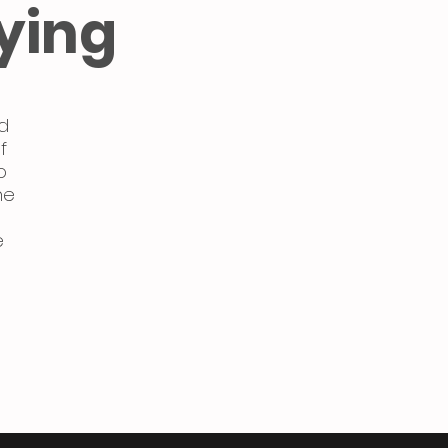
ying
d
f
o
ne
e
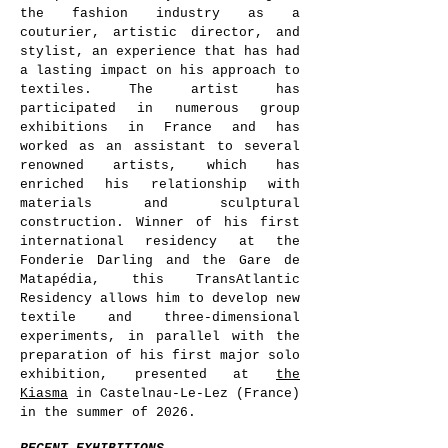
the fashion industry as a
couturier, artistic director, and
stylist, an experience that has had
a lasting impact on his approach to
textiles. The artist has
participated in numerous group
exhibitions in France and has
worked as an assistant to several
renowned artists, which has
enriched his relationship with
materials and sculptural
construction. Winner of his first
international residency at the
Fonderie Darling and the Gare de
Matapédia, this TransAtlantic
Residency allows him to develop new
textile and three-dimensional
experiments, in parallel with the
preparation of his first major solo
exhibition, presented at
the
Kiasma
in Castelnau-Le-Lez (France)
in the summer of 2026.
--- --- ---
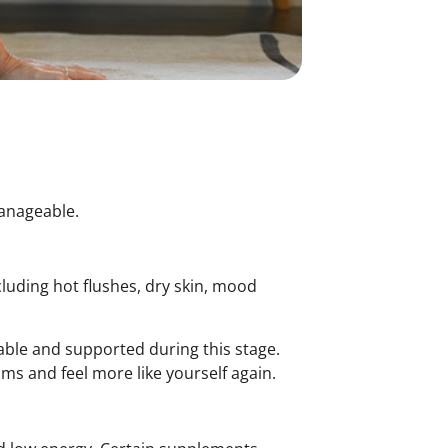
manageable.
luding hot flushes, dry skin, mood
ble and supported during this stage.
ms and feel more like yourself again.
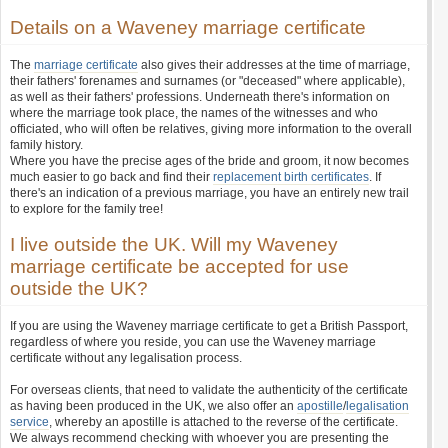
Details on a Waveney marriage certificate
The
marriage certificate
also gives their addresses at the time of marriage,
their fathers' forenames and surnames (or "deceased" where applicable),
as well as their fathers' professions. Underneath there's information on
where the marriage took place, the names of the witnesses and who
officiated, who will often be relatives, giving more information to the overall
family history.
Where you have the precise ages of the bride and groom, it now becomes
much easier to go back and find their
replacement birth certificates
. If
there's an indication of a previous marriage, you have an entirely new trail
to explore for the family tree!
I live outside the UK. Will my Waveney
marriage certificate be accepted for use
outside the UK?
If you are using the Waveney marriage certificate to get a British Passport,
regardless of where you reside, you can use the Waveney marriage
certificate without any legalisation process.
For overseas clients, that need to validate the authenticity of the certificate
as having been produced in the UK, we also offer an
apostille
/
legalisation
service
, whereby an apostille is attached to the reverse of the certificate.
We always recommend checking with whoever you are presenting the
--- --- ---
Task goal :: Among the entries above, the lines between the ones containing "I live outside the UK. Will my Waveney" and "We always recommend", inclusive, are to be transcribed exactly. No other line is to be given.

Exercise solution ::
I live outside the UK. Will my Waveney
marriage certificate be accepted for use
outside the UK?
If you are using the Waveney marriage certificate to get a British Passport,
regardless of where you reside, you can use the Waveney marriage
certificate without any legalisation process.
For overseas clients, that need to validate the authenticity of the certificate
as having been produced in the UK, we also offer an
apostille
/
legalisation
service
, whereby an apostille is attached to the reverse of the certificate.
We always recommend checking with whoever you are presenting the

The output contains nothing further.